▸ Dataset extract:
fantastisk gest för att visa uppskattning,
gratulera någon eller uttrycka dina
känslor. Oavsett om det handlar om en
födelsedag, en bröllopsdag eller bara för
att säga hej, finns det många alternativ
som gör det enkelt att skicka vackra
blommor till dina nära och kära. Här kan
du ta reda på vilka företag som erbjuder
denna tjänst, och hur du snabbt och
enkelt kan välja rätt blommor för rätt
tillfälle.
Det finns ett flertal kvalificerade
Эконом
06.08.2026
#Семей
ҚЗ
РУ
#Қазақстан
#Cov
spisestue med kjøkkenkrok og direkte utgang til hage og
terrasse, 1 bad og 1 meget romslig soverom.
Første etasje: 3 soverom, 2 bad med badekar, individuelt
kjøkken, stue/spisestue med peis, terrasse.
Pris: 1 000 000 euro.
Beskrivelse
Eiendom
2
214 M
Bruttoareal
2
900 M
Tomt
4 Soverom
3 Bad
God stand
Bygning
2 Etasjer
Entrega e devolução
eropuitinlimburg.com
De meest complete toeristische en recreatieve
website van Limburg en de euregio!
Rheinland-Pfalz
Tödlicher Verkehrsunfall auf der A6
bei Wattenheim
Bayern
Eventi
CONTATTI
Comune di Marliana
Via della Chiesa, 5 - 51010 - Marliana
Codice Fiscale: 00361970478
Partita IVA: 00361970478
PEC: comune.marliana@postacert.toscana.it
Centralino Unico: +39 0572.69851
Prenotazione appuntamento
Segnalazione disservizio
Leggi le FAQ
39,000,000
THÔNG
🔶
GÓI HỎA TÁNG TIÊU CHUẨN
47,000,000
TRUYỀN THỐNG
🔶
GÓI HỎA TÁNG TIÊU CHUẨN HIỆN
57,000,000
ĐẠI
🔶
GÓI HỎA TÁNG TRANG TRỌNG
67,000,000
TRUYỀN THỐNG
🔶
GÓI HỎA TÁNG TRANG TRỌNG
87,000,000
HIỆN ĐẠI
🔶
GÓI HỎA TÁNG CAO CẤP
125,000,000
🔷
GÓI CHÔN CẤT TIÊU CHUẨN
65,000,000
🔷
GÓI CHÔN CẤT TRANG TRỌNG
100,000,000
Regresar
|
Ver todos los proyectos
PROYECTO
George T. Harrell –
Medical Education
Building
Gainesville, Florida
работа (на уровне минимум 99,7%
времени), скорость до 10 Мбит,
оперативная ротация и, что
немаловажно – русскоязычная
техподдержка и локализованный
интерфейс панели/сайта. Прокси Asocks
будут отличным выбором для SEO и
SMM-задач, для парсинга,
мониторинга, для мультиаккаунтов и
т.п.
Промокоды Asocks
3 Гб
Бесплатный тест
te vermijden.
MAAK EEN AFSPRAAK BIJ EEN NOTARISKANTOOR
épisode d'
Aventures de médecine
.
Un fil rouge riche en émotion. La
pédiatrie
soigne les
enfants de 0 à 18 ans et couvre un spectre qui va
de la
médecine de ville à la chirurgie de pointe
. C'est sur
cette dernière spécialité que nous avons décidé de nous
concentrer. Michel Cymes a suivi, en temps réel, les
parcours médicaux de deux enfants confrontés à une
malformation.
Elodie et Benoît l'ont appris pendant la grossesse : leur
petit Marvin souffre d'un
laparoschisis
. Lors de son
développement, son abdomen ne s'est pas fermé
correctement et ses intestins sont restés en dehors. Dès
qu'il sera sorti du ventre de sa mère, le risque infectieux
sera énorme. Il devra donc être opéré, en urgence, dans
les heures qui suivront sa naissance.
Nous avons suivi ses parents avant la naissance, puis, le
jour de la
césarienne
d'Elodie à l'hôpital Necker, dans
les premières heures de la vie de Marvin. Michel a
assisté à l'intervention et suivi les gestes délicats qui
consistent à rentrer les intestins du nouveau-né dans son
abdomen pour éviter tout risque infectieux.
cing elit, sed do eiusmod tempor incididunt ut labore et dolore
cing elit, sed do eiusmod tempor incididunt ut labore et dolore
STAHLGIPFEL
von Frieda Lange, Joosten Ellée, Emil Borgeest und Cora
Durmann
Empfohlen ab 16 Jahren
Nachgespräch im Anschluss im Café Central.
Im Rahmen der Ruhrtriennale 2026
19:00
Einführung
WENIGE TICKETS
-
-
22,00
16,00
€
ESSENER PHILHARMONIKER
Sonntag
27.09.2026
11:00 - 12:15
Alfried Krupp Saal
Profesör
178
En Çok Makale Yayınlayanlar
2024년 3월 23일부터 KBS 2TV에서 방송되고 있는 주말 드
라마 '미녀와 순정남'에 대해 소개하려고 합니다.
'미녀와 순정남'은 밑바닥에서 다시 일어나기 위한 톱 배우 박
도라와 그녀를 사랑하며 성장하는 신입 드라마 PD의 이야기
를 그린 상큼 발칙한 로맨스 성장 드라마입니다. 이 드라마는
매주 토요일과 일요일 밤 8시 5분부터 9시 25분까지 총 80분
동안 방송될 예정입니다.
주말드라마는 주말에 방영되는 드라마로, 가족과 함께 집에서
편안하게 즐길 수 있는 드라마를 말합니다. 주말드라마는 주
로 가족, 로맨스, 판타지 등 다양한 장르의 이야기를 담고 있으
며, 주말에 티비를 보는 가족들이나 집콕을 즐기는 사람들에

▸ Work item: State how many lines of the records above contain "TIÊU", with no words besides the number.

▸ Output: 3